At any rate, the Fire Parrot definitely seemed to be spreading its wings that day. It was hot and the sun glared down with the type of fiery anger that makes most weak mortals – or at least pale vacationers from northern climes – crawl into an air conditioned room and grab a cold drink (preferably one made out of blended ice and tequila).
Jen and I, hot and sweaty as we were, decided to climb up the massive structure. Steep steps led up to what we thought was the top. However, upon reaching the summit, we discovered a massive flat area, which seemed larger than a football field, covered with grasses and trees. At the far end was another, steeper pyramid. Iguanas scampered out of our way as we crossed the field.
As we climbed the second narrow set of stairs, I couldn’t help think about how cool this whole place was. We were the only people on the entire pyramid which was the size of a small mountain. I thought about a guy I knew who got married at one of the Catholic cathedrals ruins in Antiqua, Guatemala and wondered if the locals ever got married at this place. “This would be a cool place to get married,” I said out loud.

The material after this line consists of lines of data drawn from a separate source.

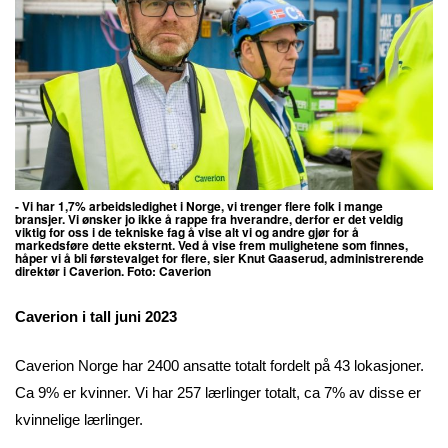
- Vi har 1,7% arbeidsledighet i Norge, vi trenger flere folk i mange
bransjer.
Vi ønsker jo ikke å rappe fra hverandre, derfor er det veldig
viktig for oss i de tekniske fag å vise alt vi og andre gjør for å
markedsføre dette eksternt. Ved å vise frem mulighetene som finnes,
håper vi å bli førstevalget for flere,
sier Knut Gaaserud, administrerende
direktør i Caverion. Foto:
Caverion
Caverion i tall juni 2023
Caverion Norge har 2400 ansatte totalt fordelt på 43 lokasjoner.
Ca 9% er kvinner. Vi har 257 lærlinger totalt, ca 7% av disse er
kvinnelige lærlinger.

“No, it’s too hot, but it would be a good place to get engaged,” replied Jen, which after 11 years of dating is the type of thing she sometimes says and that I usually ignore.
Now, I need to be clear here: when I made that comment I was in no way thinking about myself. I have put off thinking of getting married for so long that I didn’t even consider Jen and myself at all when I mind drifted to the topic of weddings at ruins. I had absolutely no plans, nor I thought, desires to get married. My main goal for the future of Jen and my relationship was to go see a movie in Valladolid that night (which, as it turns out, would take some convincing on my part as the theater was only showing horror movies).
Still, when Jen made that comment, something changed. There we were, standing on a huge pyramid in the middle of a city that had been occupied for thousands of years surrounded by a deep green jungle that stretched to every horizon around us. I looked up, and the Sun Eye of the Fire Parrot stared back.
Something felt right.
Thus, half way back down, I looked up at Jen (she was crouched, scrambling down the steep steps above me), and asked her to marry me. For a brief second, Jen looked shocked. Tears formed briefly at her eyes, which she wiped away.
I must have looked panicked. I felt panicked.
Struggling with her typical self control, she looked me in the eye, and gave me an opening: “Do you want to take it back?” she asked.
I did not.
So, by the time we reached the bottom again, Jen and I were soundly and permanently engaged to be married. It was a really, really hot that day and perhaps Jen acquiesced solely so she could get out of the sun and go get something cool to drink. Perhaps I asked because I was moved by the history and beauty of this foreign place. The Fire Parrot works in mysterious ways.
After 11 years of dating, I finally “know Jen well enough” to make the big leap. Since we’ve been together for so long, I really doubt much will change. Still, there is something different about just being together and declaring our intention to always be together. This is perhaps not the most romantic engagement story I’ve heard, but I truly feel like I am the luckiest guy around: Jen is my best friend, an amazing travel buddy, and my true partner in life.
And, as long as there are still pyramids in the Yucatàn, she always will be.